Значит, правда, всё так плохо? Видно, что плохо. Я поспешно пододвигаюсь, но Эйка останавливает меня прозрачной рукой.

– Обрадовался! – её голос так слаб и бесцветен, что слушать больно. – Сначала убери лишнюю кровь.

Я поспешно засовываю в рот проколотый палец и отправляюсь за синей водой. Прижигаю ранку, разматываю повязки на руках – и зачем Эй столько их накрутила? На остальные бинты у меня не хватает терпения, но и ножа под рукой нет, вот ведь… Я хватаюсь за меч и поспешно срезаю с себя присохшие тряпки. Как назло, руки дрожат и получается медленнее, чем хотелось бы.

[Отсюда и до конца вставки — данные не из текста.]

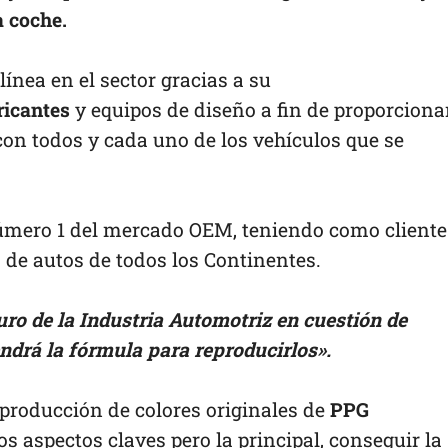
a coche.
nea en el sector gracias a su
ricantes
y equipos de diseño a fin de proporciona
con todos y cada uno de los vehículos que se
número 1 del mercado OEM, teniendo como cliente
 de autos de todos los Continentes.
uro de la Industria Automotriz en cuestión de
ndrá la fórmula para reproducirlos».
eproducción de colores originales de
PPG
aspectos claves pero la principal, conseguir la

– Только не заколись! – тихо пугается Эйка. – И не отрежь себе что-нибудь непарное.

Меня начинает душить смех. Непонятно, как я справляюсь с задачей, не получив новых ранений. Эйка удовлетворённо щурится и даёт свежее указание:

– Подними наконечник копья.

– Это ещё зачем?!

– Поиграем в постели, – скалится она, – много ты понимаешь! Бери и иди сюда.

Призыву вампира трудно не подчиниться. Острие я прячу по подушку, а сам укладываюсь с Эйкой. Эй больше не улыбается, и это хуже всего.

– Не двигайся, – приказывает она, – укус действует с каждым разом сильнее. Но что бы ты ни почувствовал, не пугайся, это пройдёт. Только не давай мне увлечься! Если начнёт кружиться голова, воспользуйся серебром.

Я смотрю на неё с ужасом.

– Просто приложишь металл к моей коже, – невозмутимо разъясняет Эй, – мне придётся от тебя оторваться. Можешь всё забыть, но про это помни.

– Запомнил, – уверяю я хрипло, – начинай, я ведь не железный!

– А зря, – Эйка морщится, но перебирается ближе – одним неуловимым движением.

Глаза закрыть, что ли? Не могу закрыть!

– Повтори, – требует эта полутень.

– Серебро, – цежу я сквозь зубы.

Она кивает и склоняется к старому шраму. Всё происходит бесшумно, едва уловимо. Я ощущаю короткий резкий укол в тот миг, когда Эйка погружает клыки, а дальше уже ничего не чувствую. Только плечо немного немеет, и огонь камина становится ярче. Потом Эй легонько целует меня чуть выше укуса и снова целует – ещё немного выше. И ещё раз, и ещё. Я не вспоминаю про серебро, она ведь спрятала зубы! Но мне так не хочется, чтобы это прекращалось, что я упрямо тянусь к ней, хотя пора убраться подобру-поздорову. На какой-то миг мне кажется, что Эйка совсем поправилась. Она почти такая, какой была до проклятого копья, только глаза не смеются.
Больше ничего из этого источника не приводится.